Arbs East verging on open; but anaemic demand still weighing on crude for now
ICE Brent was held in the low 80s, but a steady drift lower coincided with the M1/M3 down to below $1/bbl for the first time in some weeks. The EFS in turn fell further, holding now at just above $1/bbl.
With CFDs substantially weakened vs April, North Sea arbs to the Far East thus continue to look substantially improved for late July delivery.
Forties – which has come under heavy pressure in recent sessions and which dragged down Brent FOBs with it late last week – is now landing at ‘only’ $1/bbl above Murban.
Some Med and Black Sea light sweets are similarly positioned in the East, with CPC Blend looking likely to be open against Murban for late July.
For medium crudes, a similar pattern can be seen for Johan Sverdrup, which is landing essentially level with spot Basrah Medium, as well as competitors in Latin America such as Tupi.
Guyana grades have been weakening but remain more expensive than JS in Asia for now.
The upshot here is that, as said last week, while arbs look substantially better to the Far East than a month ago, the question remains whether marginal Asian demand is there to soak up additional cargoes.
On the basis of turnarounds that are still peaking in Asia at the moment, reports of weaker runs in China, a substantial step change lower in margins (if not into real/traditional run cut territory but potentially delaying crude purchasing), and even a m-o-m cooling in spot MEG premiums (which admittedly are partly related to weaker Dubai structure), it is difficult to argue Asian demand is looking particularly strong at the moment.

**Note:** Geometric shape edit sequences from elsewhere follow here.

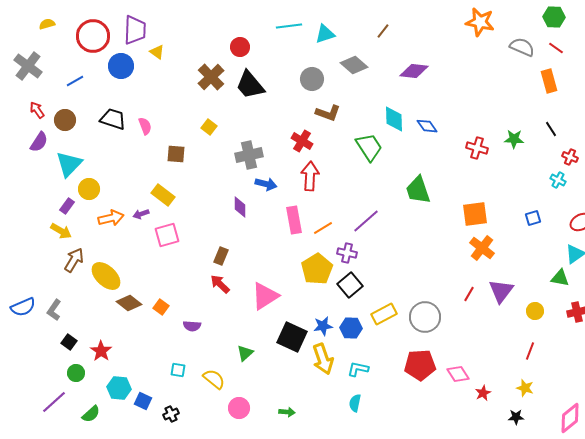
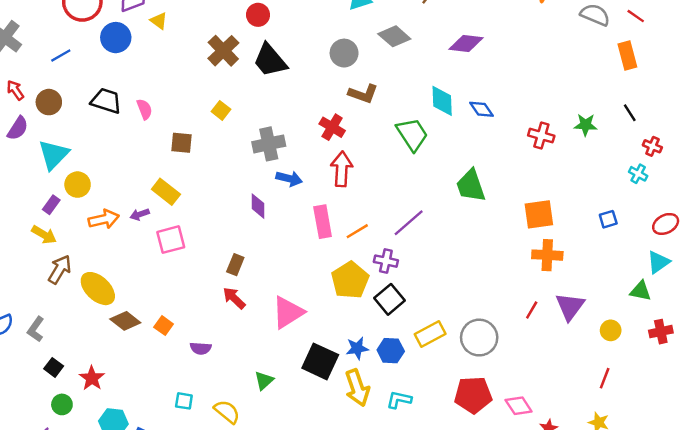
orange cross: (482, 248) -> (547, 255), turned -35

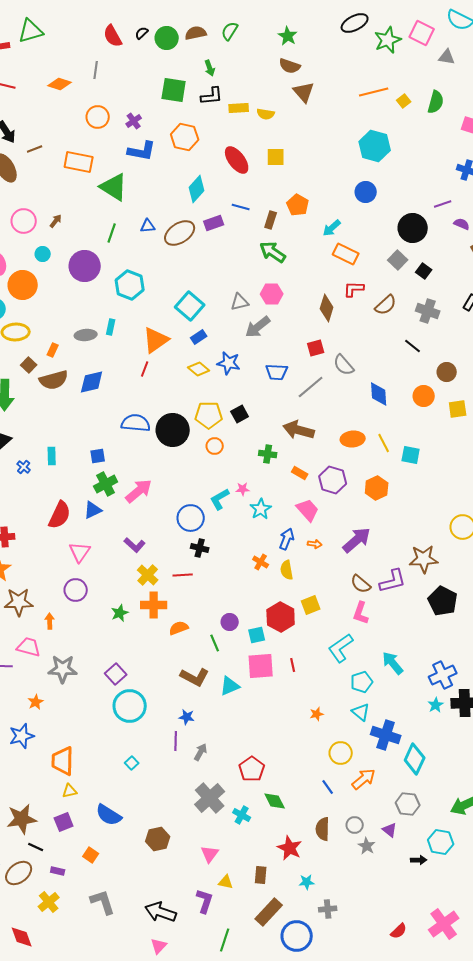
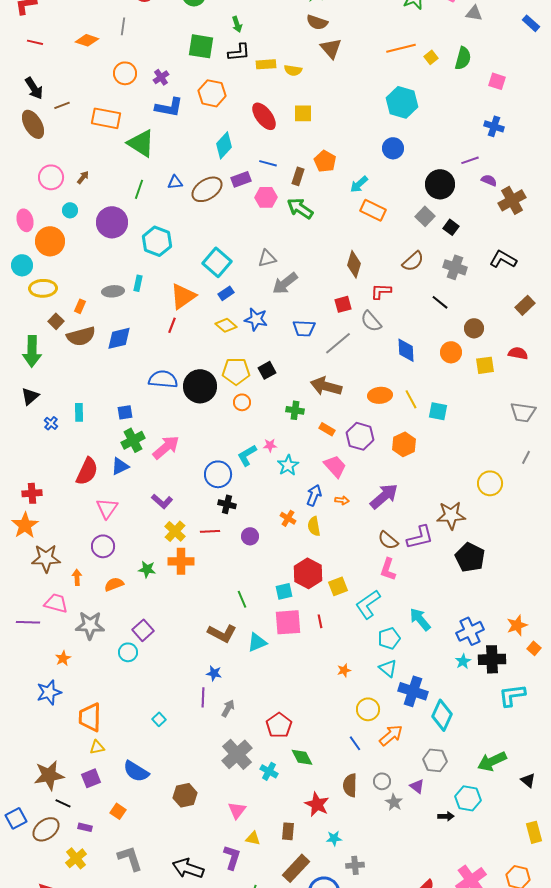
red L-shape: (354, 289) -> (381, 291), moved
pink hexagon: (272, 294) -> (266, 197), moved
yellow square: (311, 605) -> (338, 586), moved
green star: (120, 613) -> (147, 569), turned 30
purple circle: (230, 622) -> (250, 536), moved
orange semicircle: (179, 628) -> (114, 584), moved
cyan circle: (130, 706) -> (128, 652), moved, size x0.6

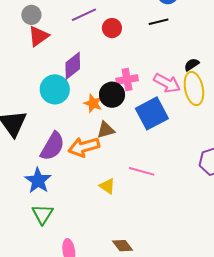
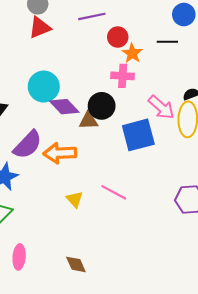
purple diamond: (73, 66) -> (64, 107), moved, turned 72
pink cross: (127, 79) -> (123, 76), moved
orange star: (93, 103) -> (132, 53), moved
brown triangle: (106, 130) -> (88, 121), moved

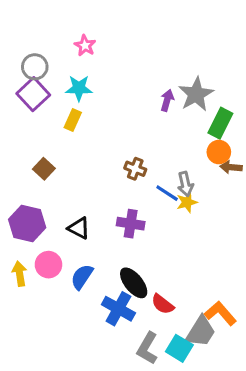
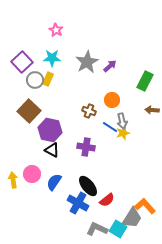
gray circle: (35, 67) -> (35, 80), moved
gray star: (196, 94) -> (87, 62), moved
purple arrow: (167, 100) -> (110, 66), turned 32
orange circle: (219, 152) -> (112, 100), moved
brown square: (44, 169) -> (29, 111), size x1.6
purple hexagon: (27, 224) -> (50, 130), moved
red semicircle: (163, 304) -> (107, 200), turned -77
gray L-shape: (147, 348) -> (97, 229), turned 85

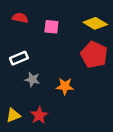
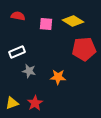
yellow diamond: (95, 23) -> (73, 21), moved
red pentagon: (94, 55) -> (84, 49), turned -30

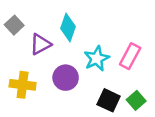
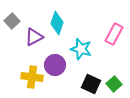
pink rectangle: (130, 56) -> (114, 34), moved
cyan star: (97, 58) -> (81, 49), turned -30
yellow cross: (23, 85) -> (32, 77), moved

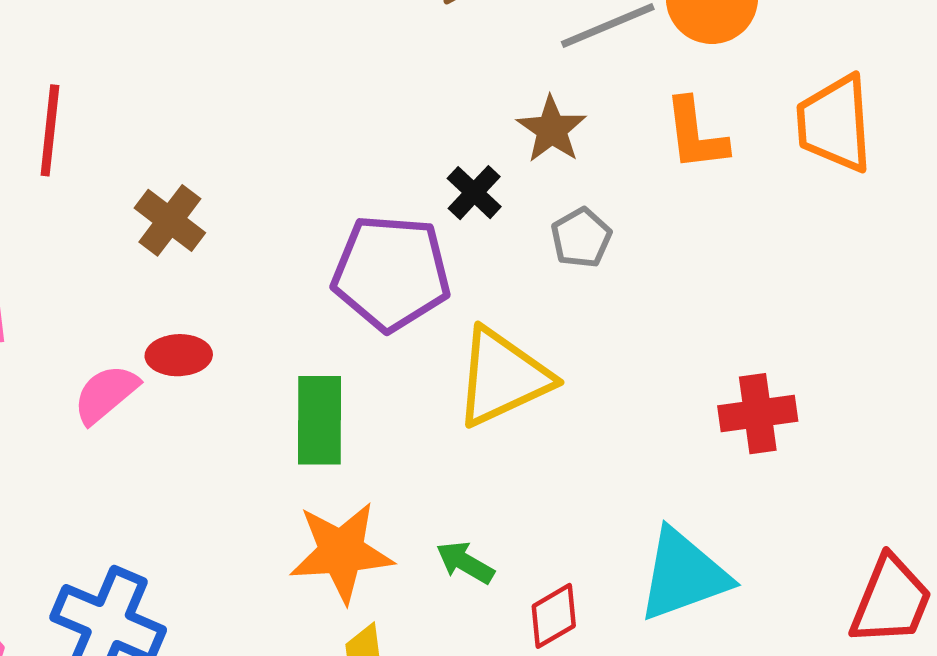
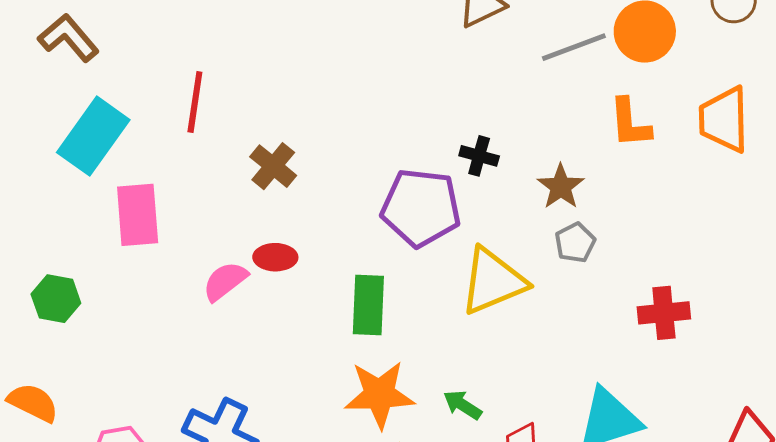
brown star: (552, 129) -> (561, 187), moved
black cross: (474, 193) -> (479, 156), turned -30
gray pentagon: (581, 238) -> (575, 243), moved

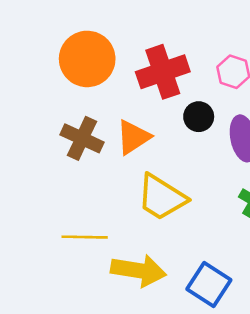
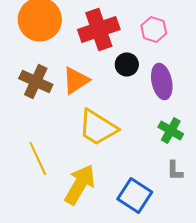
yellow line: (85, 237) -> (38, 158), turned 64
yellow arrow: (138, 270) -> (80, 184), turned -69

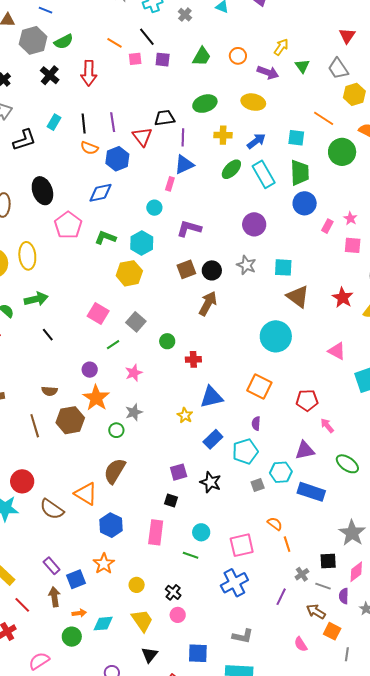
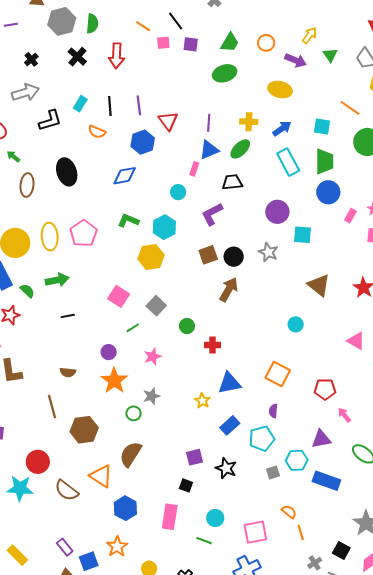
green semicircle: (64, 42) -> (92, 24), turned -60
green ellipse: (205, 104) -> (225, 73), moved
black trapezoid: (165, 118) -> (232, 182), moved
orange semicircle: (89, 148) -> (97, 132), moved
green ellipse: (231, 169) -> (240, 149), moved
pink pentagon: (68, 225) -> (84, 233), moved
purple L-shape: (189, 229) -> (212, 214), turned -45
cyan square: (283, 267) -> (302, 235), moved
black line: (48, 335) -> (68, 316), turned -64
cyan circle: (276, 336) -> (296, 324), size x0.5
brown hexagon: (70, 420) -> (84, 430), moved
black square: (328, 561) -> (341, 550), turned 30

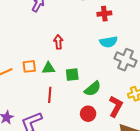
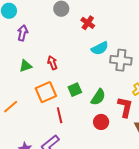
red cross: (104, 14) -> (88, 23), turned -32
orange square: (29, 66) -> (46, 92), moved, size x1.5
green triangle: (48, 68) -> (26, 66), moved

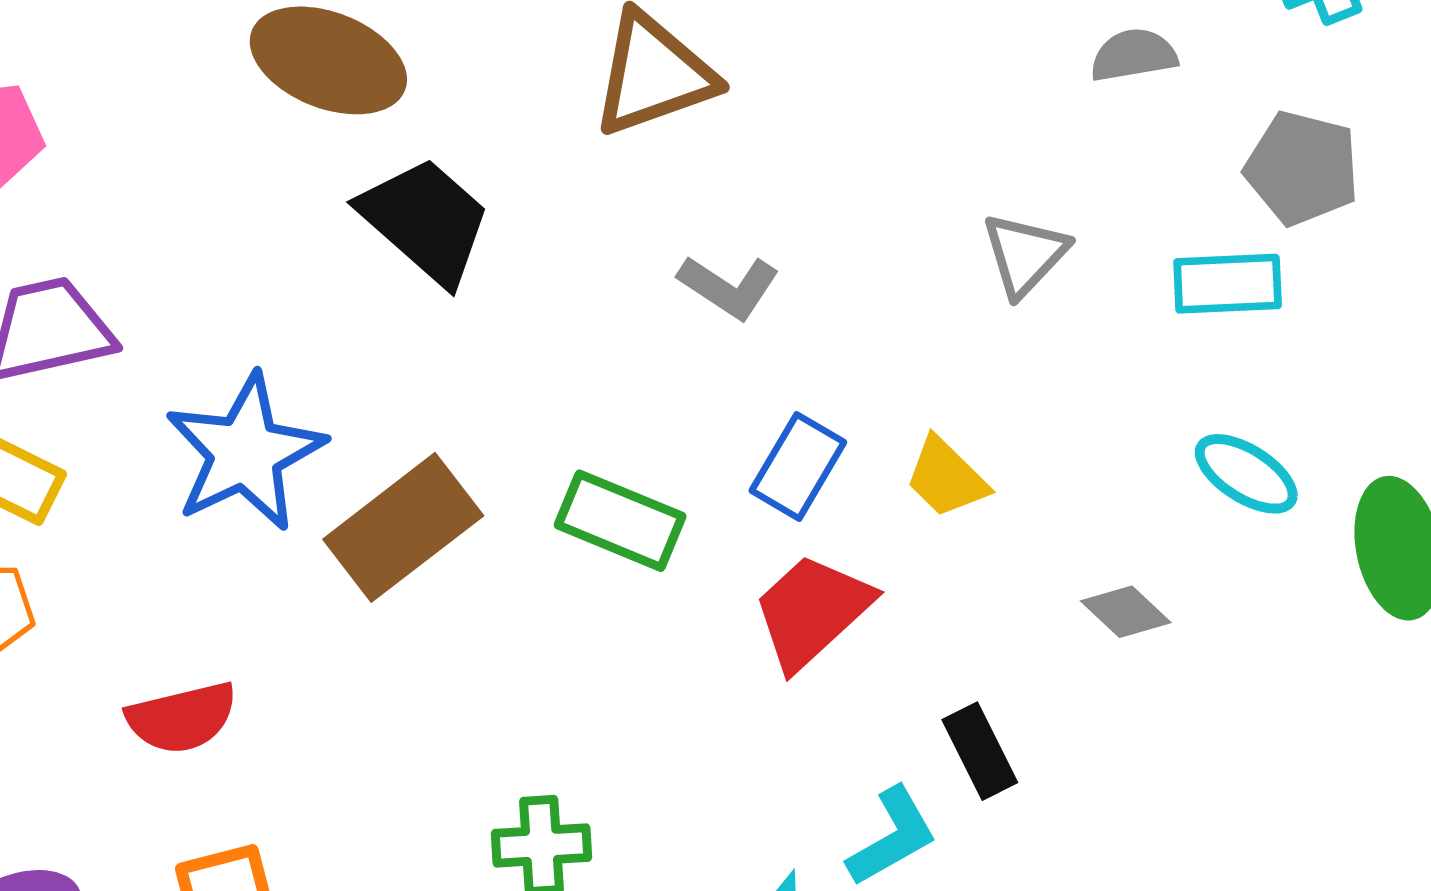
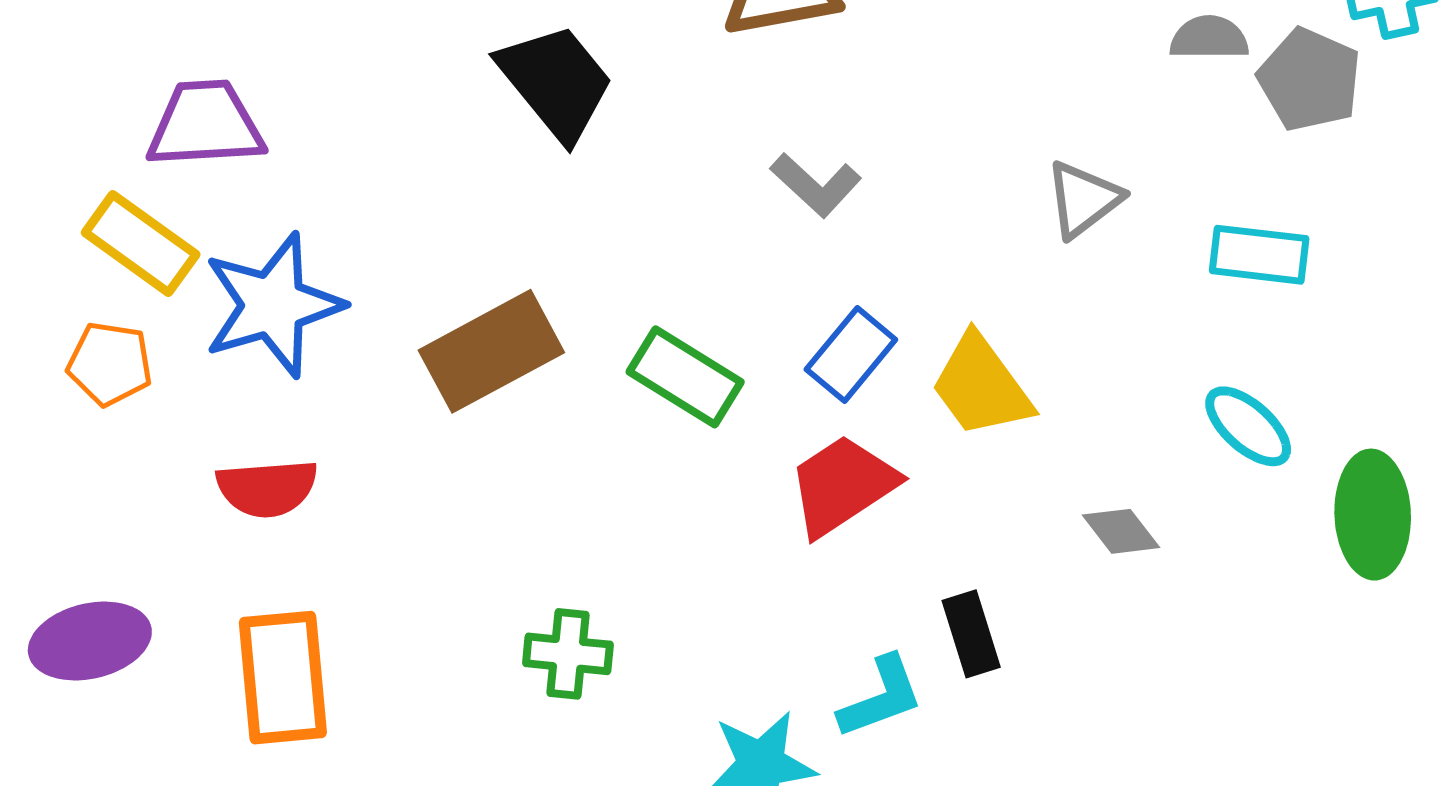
gray pentagon: (1302, 168) -> (1310, 80), moved
blue star: (245, 453) -> (273, 305), moved
yellow trapezoid: (946, 478) -> (981, 386), size x1.4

Asian buying should presumably soon pick up for summer deliveries, but we would not rule out a more diminished upside here on the basis of some of the above.
Another piece of evidence for poor demand might be the USGC, where waterborne values against MEH have plunged to parity for late June loaders, and where MEH vs Cushing has fallen some 60 cents vs the recent May 1st peak.
That plus a steady drop-off in TD25 is helping WTI compete with Forties in NWE for early July – at least on a Suez – and has helped TI/Brent spreads narrow a good 30 cents w-o-w.
Pressure on the Gulf Coast has improved the WTI arb to the Far East despite what has been a steady run-up in VLCC rates/TD22 since late April, and now sees WTI landing at parity against Murban, both on a VLCC, for August delivery.
So, as with the North Sea, WTI looks to be pricing to clear, but with demand seemingly lacking both East and West. Perhaps this is partly what is driving MEH premiums lower, so that already-high PADD-3 stocks are allowed to clear a little over May even though Wink-Webster maintenance is already on the horizon for June.
What remains an interesting factor to watch is the WAF market which on the face of it remains somewhat expensive in many regions, basis landed values. Despite this, there are reports that the overhang of Nigerian cargoes has slowly begun to clear over the last few weeks.
There do seem to be pockets of competitiveness when looking at margins, namely Qua Iboe margins in both the Med and WCI, which are reasonably healthy against WTI, for example. In medium sweets, Bonny margins have flipped to a premium to Johan Sverdrup in the Med.
Bonny landed values are some of the cheapest out of all medium sweets into the Far East for late July.
The WAF overhang seems to have gradually cleared despite reportedly subdued interest out of China, and we would probably argue that WAF has started to position itself reasonably well in advance of what should be at least some Asian pick-up, particularly following a substantial cooling in flat prices.